The data returned from the UNFCCC Data Inventory is transformed into a structure similar to the format used in IPCC reports and IAM model comparison projects. For compatibility with the iam-units package and the convert_unit, emissions species are formatted to standard text (‘CO2’) instead of subscripts (‘CO₂’) and the unit ‘CO₂ equivalent’ used by UNFCCC is replaced by ‘CO2e’.

Parameters:
party_codestr

ISO3-style code for UNFCCC party (country)

gasesstr or list of str, optional

Emission species to be queried from the data inventory can be stated as subscript-format (‘CO₂’) or simple text (‘CO2’)

tierint or list of int

Pre-specified groupings of UNFCCC data to a variable naming format used in IPCC reports and IAM model comparison projects

mappingdict, optional

Mapping to cast UNFCCC-data columns into IAMC-style variables, e.g.

{
    "Emissions|{gas}|Energy": ("1.  Energy", "*", "*", "*"),
}

where the tuple corresponds to filters for the columns ["category", "classification", "measure", "gas"] and {<col>} tags in the key are replaced by the column value.

modelstr, optional

Name to be used as model identifier

scenariostr, optional

Name to be used as scenario identifier

Returns:
IamDataFrame

Notes

This method is currently not tested due to a change in the UNFCCC-DI API, which sometimes causes a JsonDecodeError. See https://github.com/pik-primap/unfccc_di_api/issues/74 for more info.

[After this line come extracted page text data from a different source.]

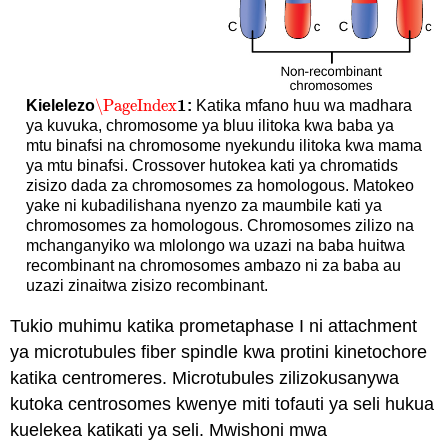
1
\PageIndex
Kielelezo
:
Katika mfano huu wa madhara
\PageIndex
1
ya kuvuka, chromosome ya bluu ilitoka kwa baba ya
mtu binafsi na chromosome nyekundu ilitoka kwa mama
ya mtu binafsi. Crossover hutokea kati ya chromatids
zisizo dada za chromosomes za homologous. Matokeo
yake ni kubadilishana nyenzo za maumbile kati ya
chromosomes za homologous. Chromosomes zilizo na
mchanganyiko wa mlolongo wa uzazi na baba huitwa
recombinant na chromosomes ambazo ni za baba au
uzazi zinaitwa zisizo recombinant.
Tukio muhimu katika prometaphase I ni attachment
ya microtubules fiber spindle kwa protini kinetochore
katika centromeres. Microtubules zilizokusanywa
kutoka centrosomes kwenye miti tofauti ya seli hukua
kuelekea katikati ya seli. Mwishoni mwa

Connecting to World Bank data resources

The package pandas-datareader (read the docs) implements a number of connections to publicly accessible data resources, e.g., the World Bank Open Data Catalog. pyam provides a simple utility function to cast the queried timeseries data directly as an IamDataFrame.

pyam.read_worldbank(model='World Bank', scenario='WDI', **kwargs)[source]

Read data from the World Bank Data Catalogue and return as IamDataFrame

This function is a simple wrapper for the class pandas_datareader.wb.WorldBankReader and the function pandas_datareader.wb.download(). Import the module to retrieve/search the list of indicators (and their id’s), countries, etc.

from pandas_datareader import wb
Parameters:
modelstr, optional

The model name to be used for the returned timeseries data.

scenariostr, optional

The scenario name to be used for the returned timeseries data.

kwargs

passed to pandas_datareader.wb.download()

Returns:
IamDataFrame

Notes

The function pandas_datareader.wb.download() takes an indicator argument, which can be a string or list of strings. If the indicator passed to read_worldbank() is a dictionary of a World Bank id mapped to a string, the variables in the returned IamDataFrame will be renamed.

The function pandas_datareader.wb.download() does not return a unit, but it can be collected for some indicators using the function pandas_datareader.wb.get_indicators(). In the current implementation, unit is defined as n/a for all data; this can be enhanced later (if there is interest from users).